++++ Data for this exercise

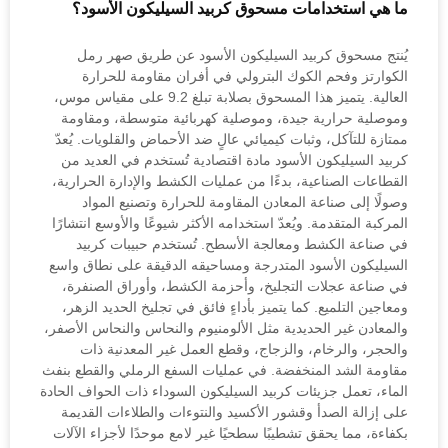
ما هي استخدامات مسحوق كربيد السيليكون الأسود؟
يُنتج مسحوق كربيد السيليكون الأسود عن طريق صهر رمل
الكوارتز وفحم الكوك البترولي في أفران مقاومة للحرارة
العالية. يتميز هذا المسحوق بصلابة تبلغ 9.2 على مقياس موس،
وموصلية حرارية جيدة، وموصلية كهربائية متوسطة، ومقاومة
ممتازة للتآكل، وثبات كيميائي عالٍ ضد الأحماض والقلويات. يُعدّ
كربيد السيليكون الأسود مادة اقتصادية تُستخدم في العديد من
القطاعات الصناعية، بدءًا من عمليات الكشط والإدارة الحرارية،
وصولًا إلى صناعة المعادن المقاومة للحرارة وتصنيع المواد
المركبة المتقدمة. ويُعدّ استخدامه الأكثر شيوعًا والأوسع انتشارًا
في صناعة الكشط ومعالجة الأسطح. تُستخدم حبيبات كربيد
السيليكون الأسود المتدرجة ومساحيقه الدقيقة على نطاق واسع
في صناعة عجلات التجليخ، وأحزمة الكشط، وأوراق الصنفرة،
ومعاجين التلميع. كما يتميز بأداءٍ فائق في تجليخ الحديد الزهر،
والمعادن غير الحديدية مثل الألومنيوم والنحاس والنحاس الأصفر،
والحجر، والرخام، والزجاج، وقطع العمل غير المعدنية ذات
مقاومة الشد المنخفضة. في عمليات السفع الرملي والقطع بنفث
الماء، تعمل جزيئات كربيد السيليكون السوداء ذات الحواف الحادة
على إزالة الصدأ وقشور الأكسيد والنتوءات والطلاءات القديمة
بكفاءة، مما يحقق تشطيبًا سطحيًا غير لامع موحدًا لأجزاء الآلات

++++++++

## Prompt
Locate all lines in the listing above with the word "ستخدم" and copy them.

## Answer box
كربيد السيليكون الأسود مادة اقتصادية تُستخدم في العديد من
في صناعة الكشط ومعالجة الأسطح. تُستخدم حبيبات كربيد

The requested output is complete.